# Data Wrangling Report - WeRateDogs

In this project we have accomplished the core tasks of data wrangling process:
* Gathering
* Assessment
* Cleaning

## Gathering

Data has been obtain from multiple data sources:
* Tweets archive from a csv file provided by the Udacity Course.
* Dog Photos labeled by a machine learning algorithm available through csv uploaded in an accesible URL.
* All information related to each tweet; retweets, likes, comments, etc. from the Twitter API.

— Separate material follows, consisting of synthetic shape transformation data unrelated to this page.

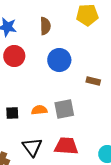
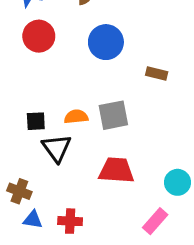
black triangle: (32, 147) -> (57, 148), moved

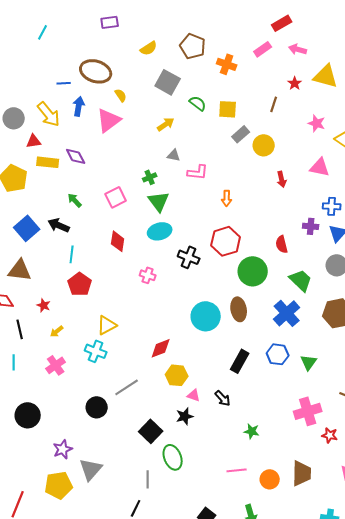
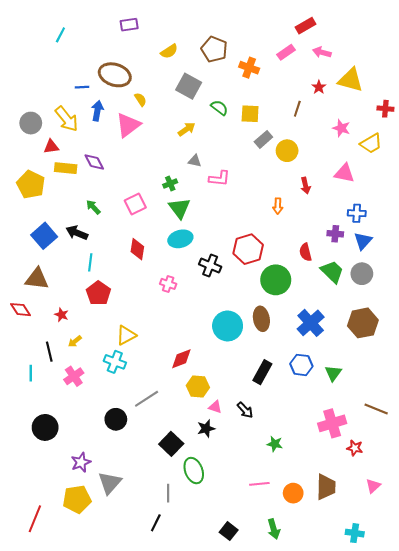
orange arrow: (227, 198) -> (278, 206), moved
green trapezoid: (301, 280) -> (332, 272), moved
black line: (20, 329) -> (49, 352), moved

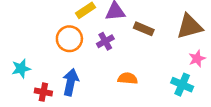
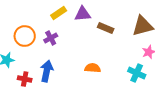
orange circle: (69, 39) -> (25, 36), moved
purple cross: (105, 41) -> (51, 38), moved

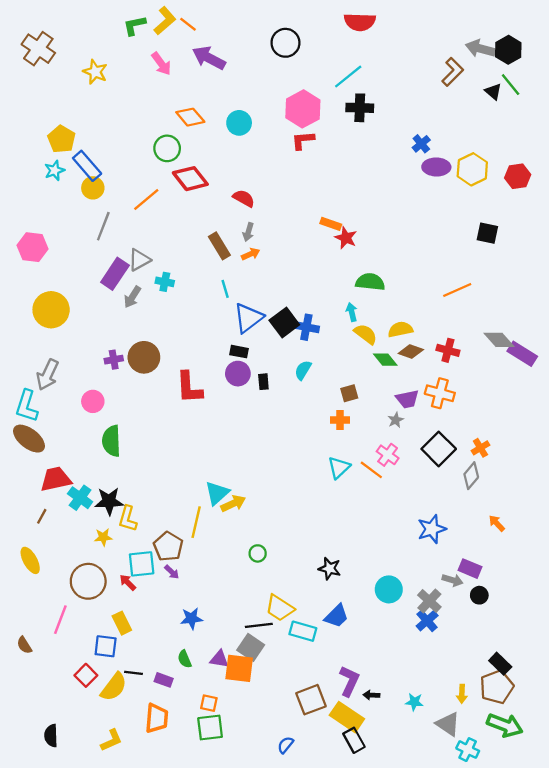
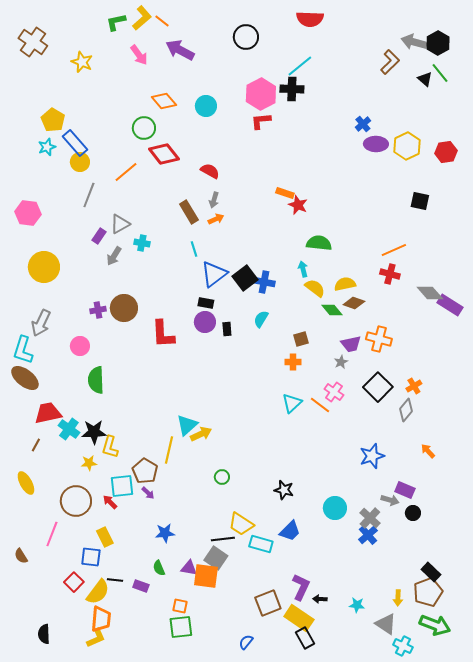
black cross: (360, 108) -> (292, 89), moved
purple rectangle: (115, 274) -> (99, 236), size x0.6
red cross: (448, 350) -> (390, 274), moved
orange trapezoid: (157, 718) -> (101, 619), moved

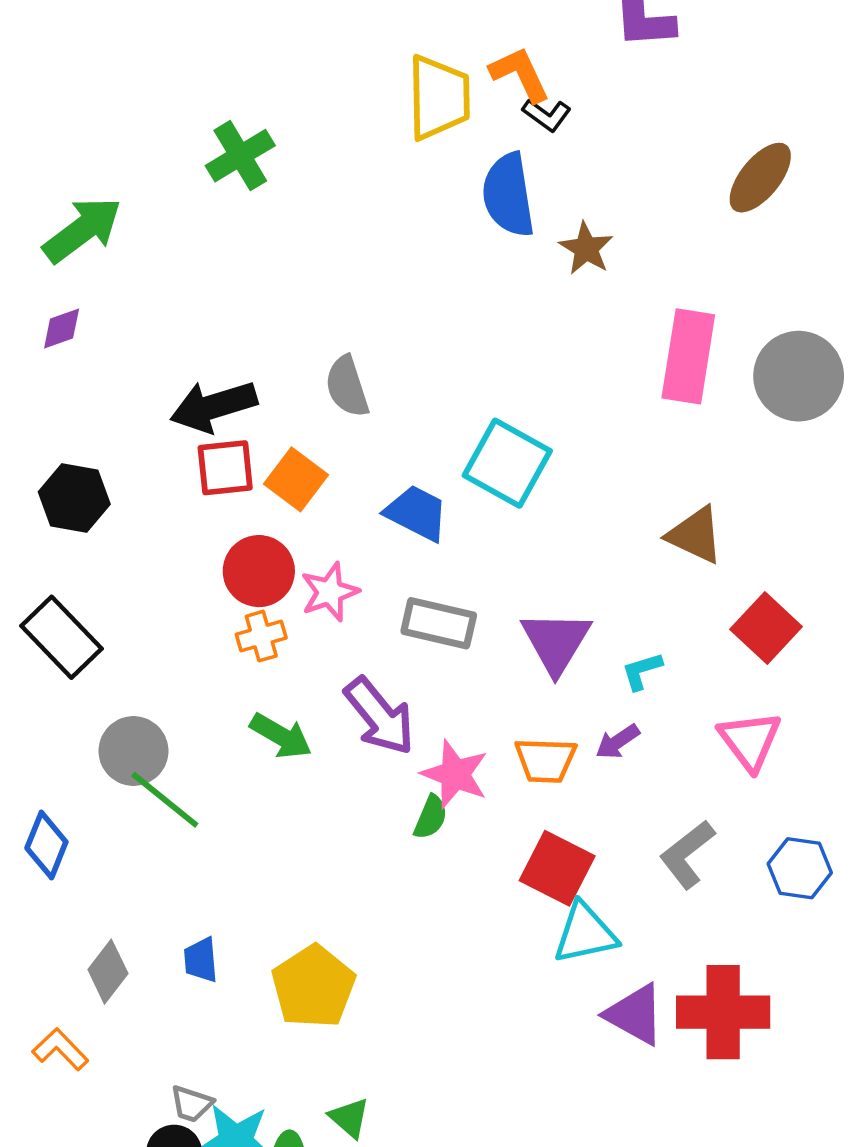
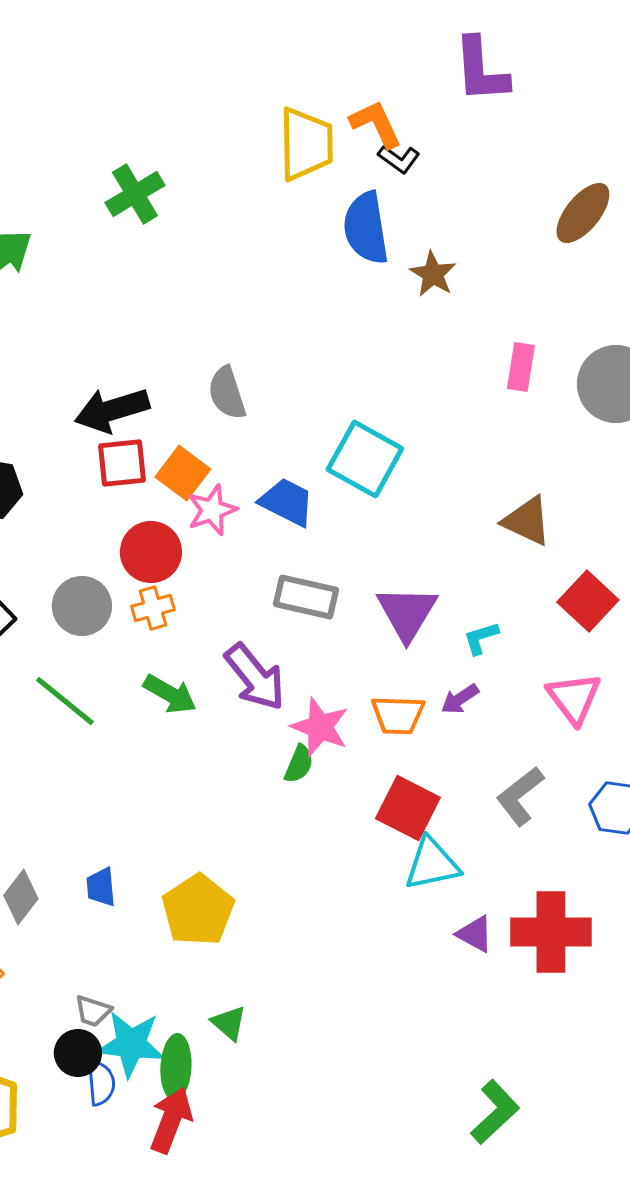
pink rectangle: (688, 356) -> (521, 367), size x0.6
pink star: (330, 592) -> (212, 510), moved
gray circle: (133, 751) -> (82, 606), moved
green line: (165, 800) -> (65, 701), moved
purple triangle: (635, 1014) -> (475, 934), size x0.7

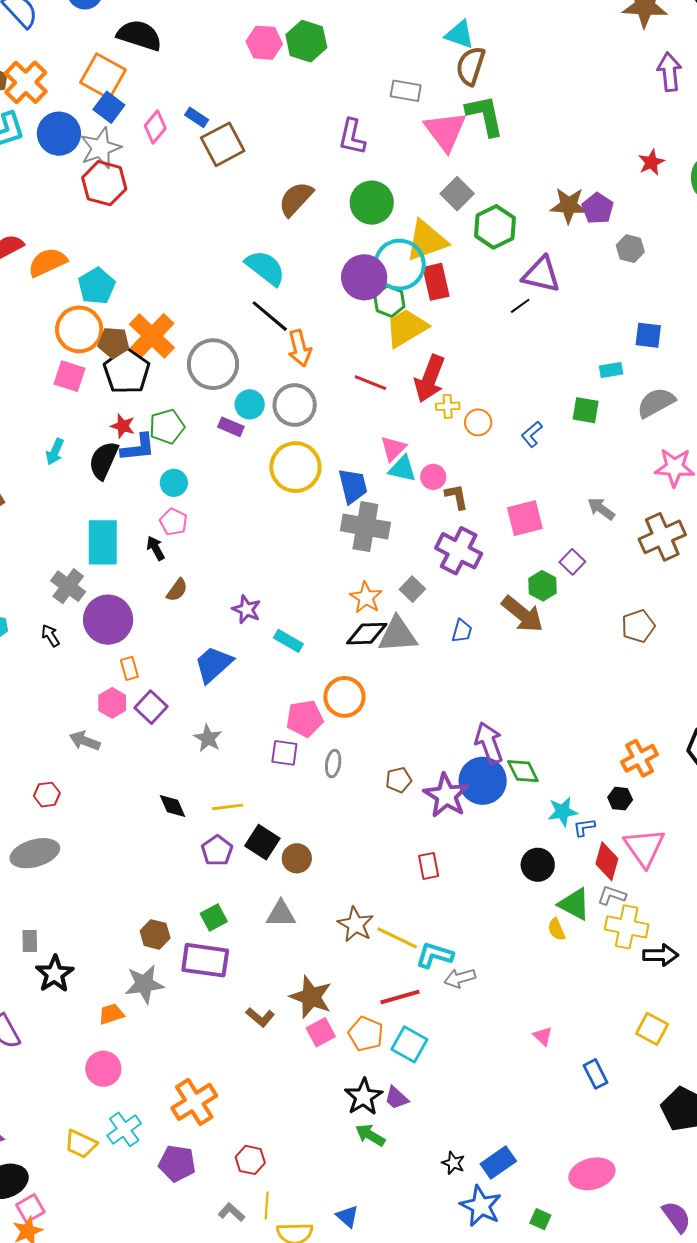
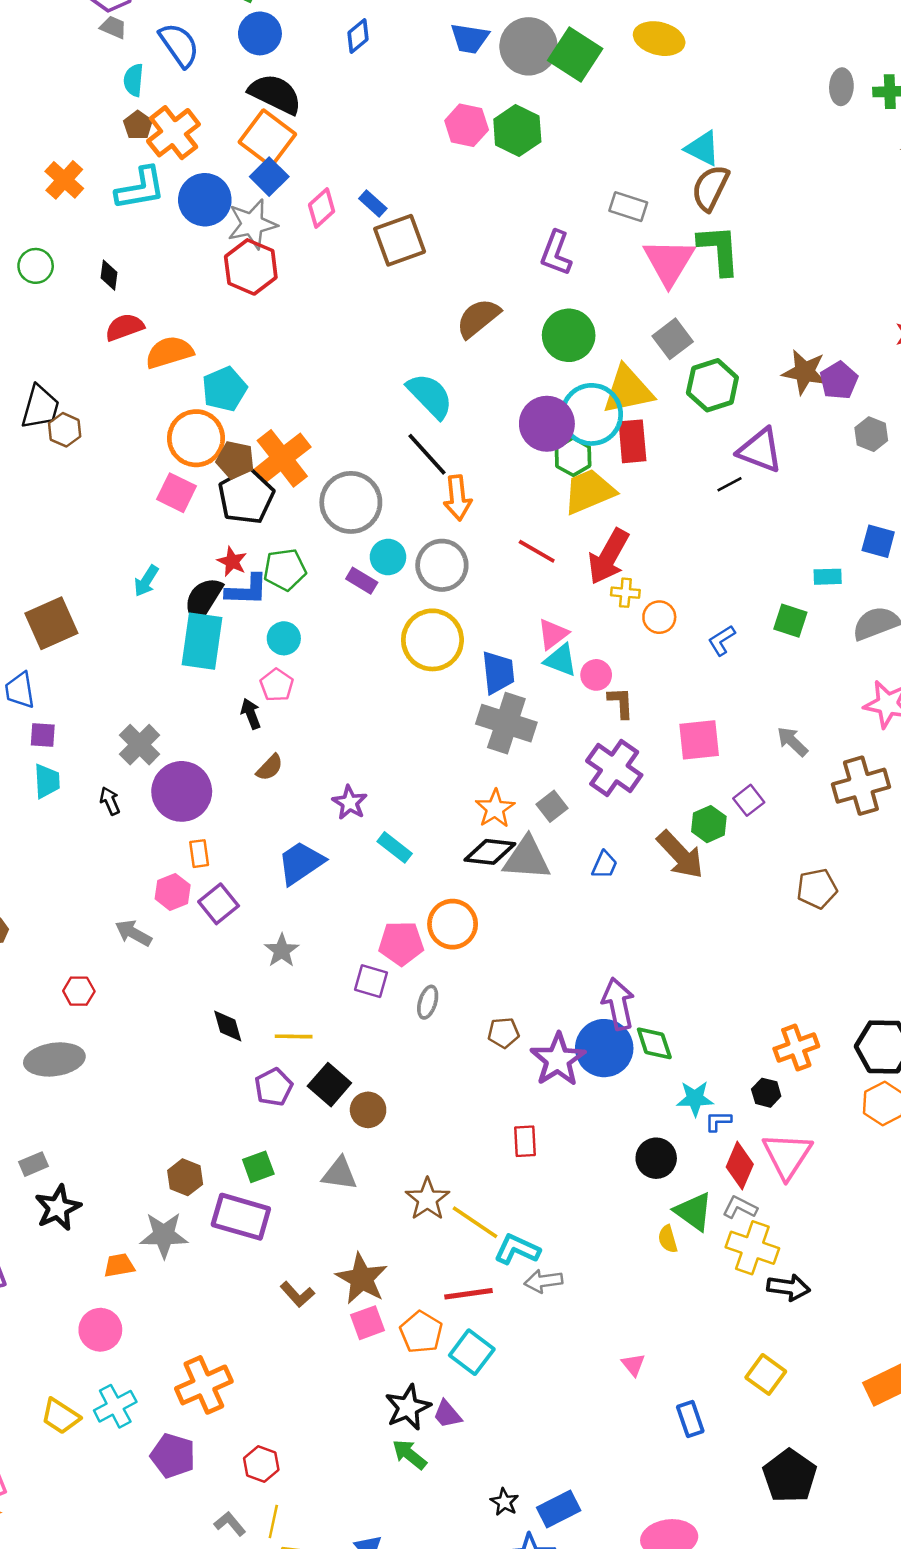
black semicircle: (139, 35) -> (275, 94), moved
cyan rectangle: (103, 542) -> (202, 641), moved
gray rectangle: (30, 941) -> (34, 1164), turned 60

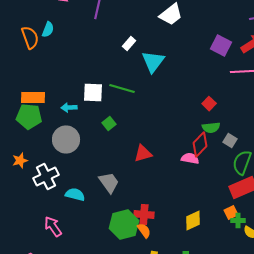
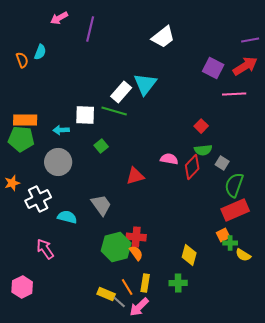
orange semicircle: (30, 38) -> (22, 60), size x0.7
white rectangle: (129, 44) -> (121, 92), moved, size x1.5
pink semicircle: (190, 158) -> (169, 159), moved
yellow diamond: (193, 220) -> (189, 255), moved, turned -50

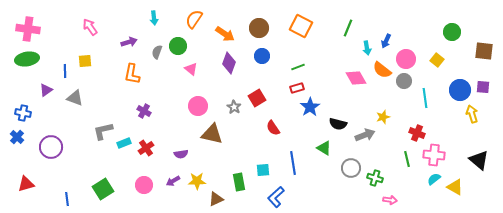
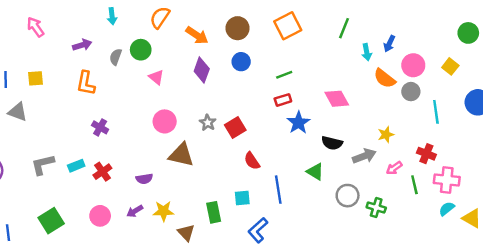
orange square: (301, 26) -> (288, 26), turned 35
yellow square: (85, 61) -> (36, 78), moved
pink diamond: (356, 78) -> (337, 99), moved
red square: (257, 98) -> (235, 127), moved
red semicircle: (273, 128) -> (252, 161), moved
gray L-shape: (103, 131) -> (43, 164), moved
brown triangle: (216, 199) -> (186, 233), turned -49
pink arrow: (390, 200) -> (394, 168), moved, turned 136

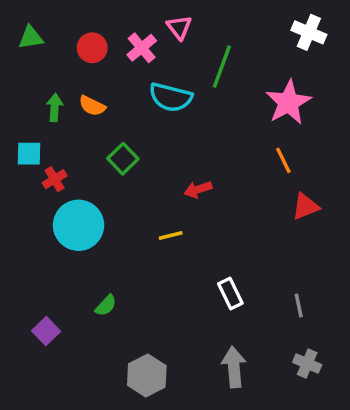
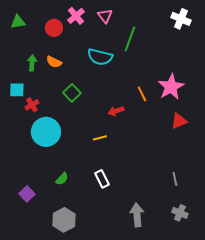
pink cross: (142, 48) -> (76, 16), moved
pink star: (288, 102) -> (171, 87), moved
orange line: (283, 160) -> (142, 94), moved
white rectangle: (230, 294) -> (102, 179), moved
gray hexagon: (147, 375) -> (64, 220), moved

In order to retrieve all the data multiple functionalities has been used: pandas, requests and tweepy.

## Assessment


Once all data was collected, visual and programmatic assessment has been performed within each dataset in order to identify **quality** and **tidiness** issues.

### Quality Issues

**Tweets archive**
* Some tweets couldn't be retrieved from Tweepy as they couldn't be found so we will have to drop those tweets.
* Tweets beyond August 1st, 2017 won't have image predictions and thus we will drop them as want to perform a full exploratory using both datasets. 
* Timestamp in 'tweets_archive' is of type string and should be DateTime to perform futures actions such is getting timestamps elapsed time.
* Doggo, Flooofer, Pupper or Puppo are strings and should be either Categorical type or Boolean as values are from set of possible values and not a free valued string.
* Doggo, Flooofer, Pupper or Puppo columns contains values different from its dog stage; for instance under Doggo column why could find Floofer value.
* Some tweets has non-null values on retweeted_status_id, that means it is a retweet so we shouldn't take them into account to avoid multiple ratings on the same dog.
* Some rating_denominator are different from 10 that suggest that values are not perfectly retrieved from tweet text and we should check values from tweet got from Tweepy in order to fix this.

**Image predictions**
* P1, P2 and P3 labels predictions should be Categorical type instead of string type.
* Some dog image predictions doesn't contain a breed type.
* Some dog image predictions are from retweets and thus multiple predictions are found from the same image_url.

**All tables**
* Due to the fact that we got missing tweets from Tweepy because of retrieval errors, discarded image predictions because of non-predicted as dog images and that we tweets dropped because denominator values are incongruent, we have to assure that all tweets ID are available in final data frames.
### Tidiness Issues
* Dog stages are separated by columns and using one single column named "dog_stage" as Categorical type would be more suitable.
* Also, we should use only two tables; one related to the tweet it self (id, created_at, likes and retweets) and other for the data related to each dog (image prediction label, dog_stage, dog_name and rating).

## Cleaning
After identifying data issues a list of fixing procedures were written before proceeding to the cleaning process:

#### Quality
* Drop tweets from 'tweet_archive' that are not successfully retrieved from Twitter API (tweepy_tweets).
* Change data type of 'timestamp' column of 'tweet_archive' to date type.
* Drop tweets beyond August 1st, 2017.
* Set 'doggo', 'floofer', 'pupper' and 'puppo' columns from 'tweet_archive' as Categorical Type.
* Change dog stage value to None in those cases where dog stage is set in the wrong column.
* Drop retweets from 'tweet_archive'.
* Set 'p1', 'p2' and 'p3' columns from 'image_predictions' to Categorical Type.
* Drop non-breed predictions from 'image_predictions'. Those which 'p1_dog', 'p2_dog' **and** 'p3_dog' with **False** values.
* Drop image predictions that comes from a retweet from 'image_predictions' or from tweets that couldn't be retrieved from tweepy.
* Reevaluate 'rating_numerator' and 'rating_denominator' parsing 'full_text' column of 'tweepy_tweets' and drop those with denominator above 10.
* Drop tweets that are not included in all datasets.

#### Tidiness
* Melt dog stage ('doggo', 'floofer', 'pupper', 'puppo' columns) into a single column named 'dog_stage'.
* Elaborate a single data frame containing 'tweet_id', 'text', 'created_at', 'favorite_count' and 'retweet_count' columns named tweets_master.
* Elaborate a single data frame containing 'tweet_id', 'dog_name', 'dog_stage', 'rating_numerator', 'rating_denominator', 'p1', 'p1_conf', 'p2', 'p2_conf', 'p3', 'p3_conf' and 'jpg_url' columns named dog_metrics_master.